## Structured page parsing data
——
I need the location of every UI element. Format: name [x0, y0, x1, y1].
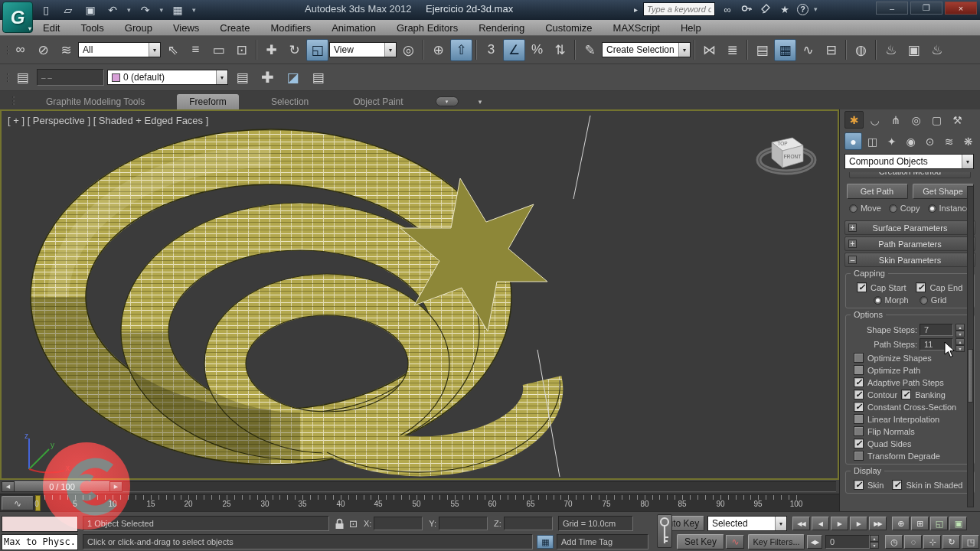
- category-lights-icon[interactable]: ✦: [883, 132, 900, 150]
- animate-selection-dropdown[interactable]: Selected ▾: [707, 516, 787, 531]
- time-tag-window-icon[interactable]: ▦: [537, 535, 554, 549]
- skin-checkbox[interactable]: ✓: [854, 480, 864, 490]
- schematic-view-icon[interactable]: ⊟: [820, 39, 842, 61]
- named-selection-dropdown[interactable]: Create Selection Se ▾: [602, 42, 691, 57]
- category-geometry-icon[interactable]: ●: [844, 132, 862, 150]
- maximize-button[interactable]: ❐: [910, 2, 942, 15]
- maximize-viewport-toggle[interactable]: ◳: [962, 535, 979, 549]
- keyboard-override-icon[interactable]: ⇧: [450, 39, 472, 61]
- key-filters-button[interactable]: Key Filters...: [748, 534, 805, 549]
- category-spacewarps-icon[interactable]: ≋: [940, 132, 958, 150]
- mirror-icon[interactable]: ⋈: [698, 39, 720, 61]
- z-coordinate-input[interactable]: [504, 517, 553, 530]
- zoom-all-button[interactable]: ⊞: [911, 517, 929, 530]
- ribbon-grip[interactable]: ⋮: [8, 94, 14, 106]
- minimize-button[interactable]: –: [876, 2, 908, 15]
- render-production-icon[interactable]: ♨: [926, 39, 948, 61]
- select-object-icon[interactable]: ⇖: [162, 39, 184, 61]
- tab-modify-icon[interactable]: ◡: [865, 111, 884, 129]
- move-radio[interactable]: [849, 204, 858, 213]
- menu-graph-editors[interactable]: Graph Editors: [397, 22, 458, 34]
- category-helpers-icon[interactable]: ⊙: [921, 132, 939, 150]
- skin-in-shaded-checkbox[interactable]: ✓: [892, 480, 902, 490]
- search-expand-icon[interactable]: ▸: [634, 5, 638, 14]
- max-logo-button[interactable]: G ▾: [2, 2, 33, 33]
- tab-display-icon[interactable]: ▢: [927, 111, 946, 129]
- cap-start-checkbox[interactable]: ✓: [857, 282, 867, 292]
- perspective-viewport[interactable]: [ + ] [ Perspective ] [ Shaded + Edged F…: [0, 109, 839, 480]
- tab-object-paint[interactable]: Object Paint: [341, 94, 415, 109]
- tab-freeform[interactable]: Freeform: [177, 94, 239, 109]
- previous-frame-arrow-icon[interactable]: ◀: [2, 481, 15, 492]
- morph-radio[interactable]: [874, 296, 882, 305]
- layer-manager-icon[interactable]: ▤: [11, 67, 34, 89]
- time-configuration-button[interactable]: ◷: [885, 535, 903, 549]
- tab-create-icon[interactable]: ✱: [844, 111, 864, 129]
- favorites-star-icon[interactable]: ★: [778, 4, 792, 15]
- menu-maxscript[interactable]: MAXScript: [613, 22, 660, 34]
- add-time-tag-button[interactable]: Add Time Tag: [557, 534, 648, 549]
- menu-views[interactable]: Views: [173, 22, 199, 34]
- active-layer-dropdown[interactable]: 0 (default) ▾: [107, 70, 228, 85]
- play-button[interactable]: ▶: [831, 517, 848, 530]
- qat-customize-icon[interactable]: ▾: [192, 6, 196, 14]
- maxscript-mini-listener[interactable]: Max to Physc.: [2, 534, 78, 550]
- subscription-key-icon[interactable]: [740, 3, 753, 16]
- zoom-extents-button[interactable]: ◱: [930, 517, 948, 530]
- surface-parameters-rollout[interactable]: + Surface Parameters: [844, 220, 975, 235]
- selection-filter-dropdown[interactable]: All ▾: [78, 42, 161, 57]
- select-by-name-icon[interactable]: ≡: [185, 39, 207, 61]
- previous-frame-button[interactable]: ◀: [812, 517, 829, 530]
- tab-motion-icon[interactable]: ◎: [906, 111, 926, 129]
- go-to-start-button[interactable]: ◀◀: [792, 517, 810, 530]
- viewcube[interactable]: TOP FRONT: [753, 122, 819, 187]
- skin-parameters-rollout[interactable]: – Skin Parameters: [844, 253, 975, 267]
- category-systems-icon[interactable]: ❋: [959, 132, 977, 150]
- toolbar-grip[interactable]: ⋮: [2, 71, 8, 83]
- shape-steps-spinner[interactable]: ▴ ▾: [956, 324, 965, 336]
- x-coordinate-input[interactable]: [374, 517, 423, 530]
- undo-icon[interactable]: ↶: [105, 2, 120, 18]
- select-scale-icon[interactable]: ◱: [306, 39, 328, 61]
- add-to-layer-icon[interactable]: ✚: [256, 67, 279, 89]
- scrollbar-thumb[interactable]: [968, 349, 973, 403]
- save-file-icon[interactable]: ▣: [83, 2, 98, 18]
- set-keys-key-button[interactable]: [657, 514, 672, 548]
- copy-radio[interactable]: [889, 204, 897, 213]
- contour-checkbox[interactable]: ✓: [854, 390, 864, 399]
- optimize-path-checkbox[interactable]: [854, 365, 864, 375]
- banking-checkbox[interactable]: ✓: [901, 390, 911, 399]
- named-selection-sets-icon[interactable]: ✎: [579, 39, 601, 61]
- menu-modifiers[interactable]: Modifiers: [270, 22, 311, 34]
- graphite-ribbon-toggle-icon[interactable]: ▦: [774, 39, 796, 61]
- tab-graphite-modeling-tools[interactable]: Graphite Modeling Tools: [34, 94, 157, 109]
- menu-create[interactable]: Create: [220, 22, 250, 34]
- selection-lock-icon[interactable]: [335, 518, 345, 530]
- instance-radio[interactable]: [928, 204, 936, 213]
- layer-color-swatch[interactable]: [112, 73, 120, 82]
- grid-radio[interactable]: [920, 296, 928, 305]
- ribbon-minimize-button[interactable]: ▾: [436, 96, 459, 106]
- window-crossing-icon[interactable]: ⊡: [230, 39, 253, 61]
- set-key-button[interactable]: Set Key: [677, 534, 724, 549]
- bind-spacewarp-icon[interactable]: ≋: [55, 39, 77, 61]
- open-file-icon[interactable]: ▱: [60, 2, 76, 18]
- path-steps-spinner[interactable]: ▴ ▾: [956, 338, 965, 350]
- menu-group[interactable]: Group: [125, 22, 152, 34]
- material-editor-icon[interactable]: ◍: [850, 39, 872, 61]
- constant-cross-section-checkbox[interactable]: ✓: [854, 402, 864, 412]
- use-pivot-center-icon[interactable]: ◎: [397, 39, 420, 61]
- tab-selection[interactable]: Selection: [259, 94, 321, 109]
- select-objects-in-layer-icon[interactable]: ◪: [282, 67, 304, 89]
- category-cameras-icon[interactable]: ◉: [902, 132, 920, 150]
- redo-icon[interactable]: ↷: [138, 2, 153, 18]
- get-shape-button[interactable]: Get Shape: [913, 184, 974, 199]
- optimize-shapes-checkbox[interactable]: [854, 353, 864, 363]
- path-parameters-rollout[interactable]: + Path Parameters: [844, 236, 975, 251]
- creation-method-rollout[interactable]: Creation Method: [849, 172, 971, 178]
- adaptive-path-steps-checkbox[interactable]: ✓: [854, 377, 864, 387]
- pan-view-button[interactable]: ⊹: [923, 535, 941, 549]
- zoom-button[interactable]: ⊕: [892, 517, 910, 530]
- key-mode-toggle-button[interactable]: ◀▶: [807, 535, 822, 549]
- loft-spiral-object[interactable]: [2, 111, 838, 478]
——
## What needs to be done
Return the entries above exactly as they appear. Pictures should not be copied.

## Exercise solution
I need the location of every UI element. Format: name [x0, y0, x1, y1].
- category-lights-icon[interactable]: ✦: [883, 132, 900, 150]
- animate-selection-dropdown[interactable]: Selected ▾: [707, 516, 787, 531]
- time-tag-window-icon[interactable]: ▦: [537, 535, 554, 549]
- skin-checkbox[interactable]: ✓: [854, 480, 864, 490]
- schematic-view-icon[interactable]: ⊟: [820, 39, 842, 61]
- named-selection-dropdown[interactable]: Create Selection Se ▾: [602, 42, 691, 57]
- category-geometry-icon[interactable]: ●: [844, 132, 862, 150]
- maximize-button[interactable]: ❐: [910, 2, 942, 15]
- maximize-viewport-toggle[interactable]: ◳: [962, 535, 979, 549]
- keyboard-override-icon[interactable]: ⇧: [450, 39, 472, 61]
- key-filters-button[interactable]: Key Filters...: [748, 534, 805, 549]
- category-spacewarps-icon[interactable]: ≋: [940, 132, 958, 150]
- mirror-icon[interactable]: ⋈: [698, 39, 720, 61]
- z-coordinate-input[interactable]: [504, 517, 553, 530]
- zoom-all-button[interactable]: ⊞: [911, 517, 929, 530]
- ribbon-grip[interactable]: ⋮: [8, 94, 14, 106]
- minimize-button[interactable]: –: [876, 2, 908, 15]
- render-production-icon[interactable]: ♨: [926, 39, 948, 61]
- select-object-icon[interactable]: ⇖: [162, 39, 184, 61]
- tab-modify-icon[interactable]: ◡: [865, 111, 884, 129]
- move-radio[interactable]: [849, 204, 858, 213]
- menu-graph-editors[interactable]: Graph Editors: [397, 22, 458, 34]
- category-helpers-icon[interactable]: ⊙: [921, 132, 939, 150]
- skin-in-shaded-checkbox[interactable]: ✓: [892, 480, 902, 490]
- search-expand-icon[interactable]: ▸: [634, 5, 638, 14]
- max-logo-button[interactable]: G ▾: [2, 2, 33, 33]
- tab-display-icon[interactable]: ▢: [927, 111, 946, 129]
- cap-start-checkbox[interactable]: ✓: [857, 282, 867, 292]
- perspective-viewport[interactable]: [ + ] [ Perspective ] [ Shaded + Edged F…: [0, 109, 839, 480]
- tab-object-paint[interactable]: Object Paint: [341, 94, 415, 109]
- tab-freeform[interactable]: Freeform: [177, 94, 239, 109]
- previous-frame-arrow-icon[interactable]: ◀: [2, 481, 15, 492]
- morph-radio[interactable]: [874, 296, 882, 305]
- layer-manager-icon[interactable]: ▤: [11, 67, 34, 89]
- time-configuration-button[interactable]: ◷: [885, 535, 903, 549]
- tab-create-icon[interactable]: ✱: [844, 111, 864, 129]
- favorites-star-icon[interactable]: ★: [778, 4, 792, 15]
- menu-maxscript[interactable]: MAXScript: [613, 22, 660, 34]
- add-time-tag-button[interactable]: Add Time Tag: [557, 534, 648, 549]
- menu-views[interactable]: Views: [173, 22, 199, 34]
- active-layer-dropdown[interactable]: 0 (default) ▾: [107, 70, 228, 85]
- play-button[interactable]: ▶: [831, 517, 848, 530]
- qat-customize-icon[interactable]: ▾: [192, 6, 196, 14]
- maxscript-mini-listener[interactable]: Max to Physc.: [2, 534, 78, 550]
- subscription-key-icon[interactable]: [740, 3, 753, 16]
- zoom-extents-button[interactable]: ◱: [930, 517, 948, 530]
- surface-parameters-rollout[interactable]: + Surface Parameters: [844, 220, 975, 235]
- selection-filter-dropdown[interactable]: All ▾: [78, 42, 161, 57]
- select-by-name-icon[interactable]: ≡: [185, 39, 207, 61]
- previous-frame-button[interactable]: ◀: [812, 517, 829, 530]
- tab-motion-icon[interactable]: ◎: [906, 111, 926, 129]
- go-to-start-button[interactable]: ◀◀: [792, 517, 810, 530]
- viewcube[interactable]: TOP FRONT: [753, 122, 819, 187]
- skin-parameters-rollout[interactable]: – Skin Parameters: [844, 253, 975, 267]
- category-systems-icon[interactable]: ❋: [959, 132, 977, 150]
- toolbar-grip[interactable]: ⋮: [2, 71, 8, 83]
- shape-steps-spinner[interactable]: ▴ ▾: [956, 324, 965, 336]
- x-coordinate-input[interactable]: [374, 517, 423, 530]
- undo-icon[interactable]: ↶: [105, 2, 120, 18]
- select-scale-icon[interactable]: ◱: [306, 39, 328, 61]
- add-to-layer-icon[interactable]: ✚: [256, 67, 279, 89]
- scrollbar-thumb[interactable]: [968, 349, 973, 403]
- save-file-icon[interactable]: ▣: [83, 2, 98, 18]
- set-keys-key-button[interactable]: [657, 514, 672, 548]
- copy-radio[interactable]: [889, 204, 897, 213]
- contour-checkbox[interactable]: ✓: [854, 390, 864, 399]
- optimize-path-checkbox[interactable]: [854, 365, 864, 375]
- banking-checkbox[interactable]: ✓: [901, 390, 911, 399]
- named-selection-sets-icon[interactable]: ✎: [579, 39, 601, 61]
- menu-modifiers[interactable]: Modifiers: [270, 22, 311, 34]
- graphite-ribbon-toggle-icon[interactable]: ▦: [774, 39, 796, 61]
- tab-graphite-modeling-tools[interactable]: Graphite Modeling Tools: [34, 94, 157, 109]
- menu-create[interactable]: Create: [220, 22, 250, 34]
- selection-lock-icon[interactable]: [335, 518, 345, 530]
- instance-radio[interactable]: [928, 204, 936, 213]
- layer-color-swatch[interactable]: [112, 73, 120, 82]
- grid-radio[interactable]: [920, 296, 928, 305]
- ribbon-minimize-button[interactable]: ▾: [436, 96, 459, 106]
- window-crossing-icon[interactable]: ⊡: [230, 39, 253, 61]
- set-key-button[interactable]: Set Key: [677, 534, 724, 549]
- bind-spacewarp-icon[interactable]: ≋: [55, 39, 77, 61]
- open-file-icon[interactable]: ▱: [60, 2, 76, 18]
- path-steps-spinner[interactable]: ▴ ▾: [956, 338, 965, 350]
- menu-group[interactable]: Group: [125, 22, 152, 34]
- material-editor-icon[interactable]: ◍: [850, 39, 872, 61]
- constant-cross-section-checkbox[interactable]: ✓: [854, 402, 864, 412]
- use-pivot-center-icon[interactable]: ◎: [397, 39, 420, 61]
- tab-selection[interactable]: Selection: [259, 94, 321, 109]
- select-objects-in-layer-icon[interactable]: ◪: [282, 67, 304, 89]
- category-cameras-icon[interactable]: ◉: [902, 132, 920, 150]
- redo-icon[interactable]: ↷: [138, 2, 153, 18]
- get-shape-button[interactable]: Get Shape: [913, 184, 974, 199]
- optimize-shapes-checkbox[interactable]: [854, 353, 864, 363]
- path-parameters-rollout[interactable]: + Path Parameters: [844, 236, 975, 251]
- creation-method-rollout[interactable]: Creation Method: [849, 172, 971, 178]
- adaptive-path-steps-checkbox[interactable]: ✓: [854, 377, 864, 387]
- pan-view-button[interactable]: ⊹: [923, 535, 941, 549]
- zoom-button[interactable]: ⊕: [892, 517, 910, 530]
- key-mode-toggle-button[interactable]: ◀▶: [807, 535, 822, 549]
- loft-spiral-object[interactable]: [2, 111, 838, 478]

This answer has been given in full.